» **GOAL OF THE EXERCISE**
In the entries below, spot each line with the word "backlink" and copy it.

» **EXCERPTED RECORDS**
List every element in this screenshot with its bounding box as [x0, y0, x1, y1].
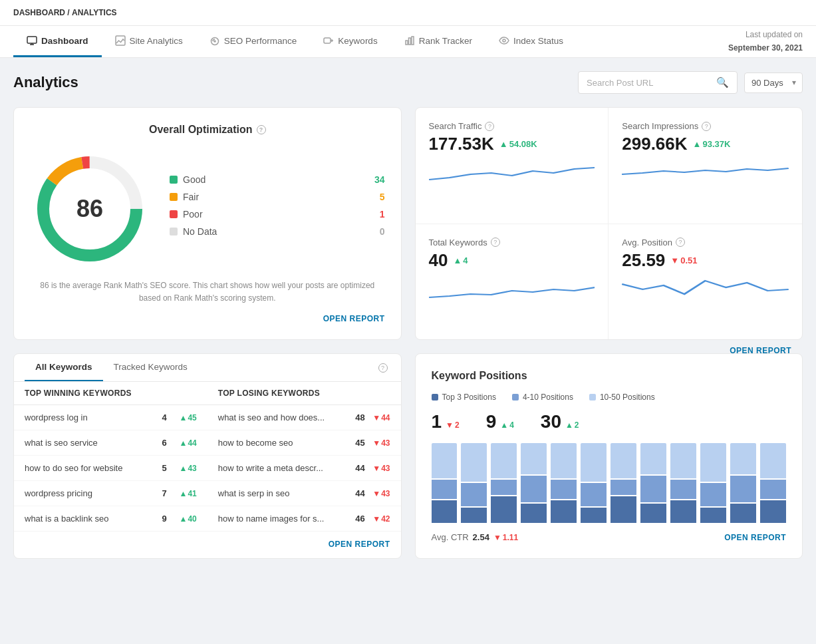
search-traffic-block: Search Traffic ? 177.53K ▲ 54.08K — [416, 108, 609, 224]
kp-legend: Top 3 Positions 4-10 Positions 10-50 Pos… — [432, 393, 787, 402]
tab-keywords[interactable]: Keywords — [310, 26, 390, 57]
nav-tabs: Dashboard Site Analytics SEO Performance… — [13, 26, 577, 57]
optimization-title: Overall Optimization ? — [30, 124, 385, 136]
bar-column — [551, 443, 577, 523]
kp-stat-2: 30 ▲ 2 — [541, 411, 579, 432]
search-impressions-block: Search Impressions ? 299.66K ▲ 93.37K — [609, 108, 802, 224]
days-select[interactable]: 90 Days 7 Days 30 Days — [744, 73, 803, 93]
page-header: Analytics 🔍 90 Days 7 Days 30 Days — [13, 71, 803, 94]
nav-bar: Dashboard Site Analytics SEO Performance… — [0, 26, 816, 58]
kw-lose-4: how to name images for s... 46 ▼ 42 — [207, 506, 401, 531]
keyword-positions-card: Keyword Positions Top 3 Positions 4-10 P… — [415, 353, 803, 559]
search-impressions-info[interactable]: ? — [702, 122, 711, 131]
svg-rect-0 — [27, 37, 37, 43]
search-traffic-info[interactable]: ? — [485, 122, 494, 131]
bar-chart — [432, 443, 787, 523]
kw-win-change-2: ▲ 43 — [180, 464, 197, 473]
tab-site-analytics[interactable]: Site Analytics — [102, 26, 196, 57]
kw-win-0: wordpress log in 4 ▲ 45 — [14, 405, 207, 430]
kw-row-2: how to do seo for website 5 ▲ 43 how to … — [14, 456, 401, 481]
kw-win-1: what is seo service 6 ▲ 44 — [14, 430, 207, 455]
total-keywords-sparkline — [429, 271, 595, 304]
avg-position-label: Avg. Position ? — [622, 238, 789, 247]
kp-legend-10-50: 10-50 Positions — [589, 393, 655, 402]
svg-point-10 — [503, 39, 505, 42]
kw-lose-2: how to write a meta descr... 44 ▼ 43 — [207, 456, 401, 480]
kp-stat-1: 9 ▲ 4 — [486, 411, 514, 432]
kp-report-link[interactable]: OPEN REPORT — [724, 533, 786, 542]
kw-lose-0: what is seo and how does... 48 ▼ 44 — [207, 405, 401, 430]
breadcrumb-dashboard[interactable]: DASHBOARD — [13, 8, 65, 17]
kw-row-0: wordpress log in 4 ▲ 45 what is seo and … — [14, 405, 401, 430]
gauge-icon — [209, 35, 220, 46]
kw-win-change-3: ▲ 41 — [180, 489, 197, 498]
bar-column — [461, 443, 487, 523]
optimization-desc: 86 is the average Rank Math's SEO score.… — [30, 279, 385, 305]
legend-poor: Poor 1 — [170, 209, 385, 220]
search-input[interactable] — [587, 78, 711, 88]
avg-position-info[interactable]: ? — [676, 238, 685, 247]
kw-win-2: how to do seo for website 5 ▲ 43 — [14, 456, 207, 480]
keywords-info-icon[interactable]: ? — [378, 363, 388, 373]
tab-dashboard[interactable]: Dashboard — [13, 26, 102, 57]
kp-legend-top3-dot — [432, 394, 438, 401]
svg-point-3 — [214, 41, 215, 42]
search-traffic-value: 177.53K ▲ 54.08K — [429, 134, 595, 154]
kw-lose-change-4: ▼ 42 — [372, 514, 390, 524]
tab-index-status[interactable]: Index Status — [485, 26, 577, 57]
keywords-card: All Keywords Tracked Keywords ? Top Winn… — [13, 353, 402, 559]
bar-column — [611, 443, 636, 523]
tab-seo-performance[interactable]: SEO Performance — [196, 26, 311, 57]
legend-nodata: No Data 0 — [170, 226, 385, 237]
top-row: Overall Optimization ? — [13, 107, 803, 340]
optimization-report-link[interactable]: OPEN REPORT — [323, 314, 385, 323]
optimization-info-icon[interactable]: ? — [257, 125, 266, 134]
kw-win-4: what is a backlink seo 9 ▲ 40 — [14, 506, 207, 531]
tab-all-keywords[interactable]: All Keywords — [25, 354, 103, 381]
tab-tracked-keywords[interactable]: Tracked Keywords — [103, 354, 198, 381]
chart-icon — [115, 35, 126, 46]
kp-footer: Avg. CTR 2.54 ▼ 1.11 OPEN REPORT — [432, 532, 787, 542]
search-icon: 🔍 — [716, 77, 729, 88]
legend-fair: Fair 5 — [170, 192, 385, 202]
keywords-report-link[interactable]: OPEN REPORT — [329, 540, 390, 549]
total-keywords-value: 40 ▲ 4 — [429, 250, 595, 271]
kw-row-4: what is a backlink seo 9 ▲ 40 how to nam… — [14, 506, 401, 532]
tab-rank-tracker[interactable]: Rank Tracker — [391, 26, 485, 57]
bar-column — [730, 443, 756, 523]
total-keywords-info[interactable]: ? — [491, 238, 500, 247]
avg-ctr: Avg. CTR 2.54 ▼ 1.11 — [432, 532, 519, 542]
total-keywords-block: Total Keywords ? 40 ▲ 4 — [416, 224, 609, 340]
kw-win-change-4: ▲ 40 — [180, 514, 197, 524]
search-traffic-label: Search Traffic ? — [429, 121, 595, 131]
optimization-body: 86 Good 34 Fair 5 — [30, 149, 385, 269]
kw-lose-change-1: ▼ 43 — [372, 438, 390, 448]
donut-center: 86 — [76, 195, 103, 223]
total-keywords-change: ▲ 4 — [453, 255, 468, 265]
kw-lose-change-3: ▼ 43 — [372, 489, 390, 498]
last-updated: Last updated on September 30, 2021 — [728, 29, 803, 54]
legend-nodata-dot — [170, 228, 178, 236]
breadcrumb-separator: / — [67, 8, 69, 17]
days-select-wrap: 90 Days 7 Days 30 Days — [744, 73, 803, 93]
kw-win-change-1: ▲ 44 — [180, 438, 197, 448]
kw-lose-1: how to become seo 45 ▼ 43 — [207, 430, 401, 455]
legend-poor-dot — [170, 210, 178, 218]
losing-header: Top Losing Keywords — [207, 382, 401, 404]
kw-tab-list: All Keywords Tracked Keywords — [25, 354, 198, 381]
kp-legend-4-10-dot — [512, 394, 519, 401]
legend-good: Good 34 — [170, 174, 385, 185]
winning-header: Top Winning Keywords — [14, 382, 207, 404]
kp-stat-change-0: ▼ 2 — [446, 420, 460, 430]
kp-legend-4-10: 4-10 Positions — [512, 393, 573, 402]
search-box[interactable]: 🔍 — [578, 71, 738, 94]
search-impressions-change: ▲ 93.37K — [693, 139, 731, 149]
total-keywords-label: Total Keywords ? — [429, 238, 595, 247]
optimization-legend: Good 34 Fair 5 Poor 1 N — [170, 174, 385, 243]
ctr-change: ▼ 1.11 — [493, 533, 518, 542]
monitor-icon — [27, 35, 37, 46]
header-controls: 🔍 90 Days 7 Days 30 Days — [578, 71, 803, 94]
kw-lose-3: what is serp in seo 44 ▼ 43 — [207, 481, 401, 506]
optimization-card: Overall Optimization ? — [13, 107, 402, 340]
bar-column — [491, 443, 517, 523]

» **SOLUTION FOR THIS EXERCISE**
kw-win-4: what is a backlink seo 9 ▲ 40 — [14, 506, 207, 531]
kw-row-4: what is a backlink seo 9 ▲ 40 how to nam… — [14, 506, 401, 532]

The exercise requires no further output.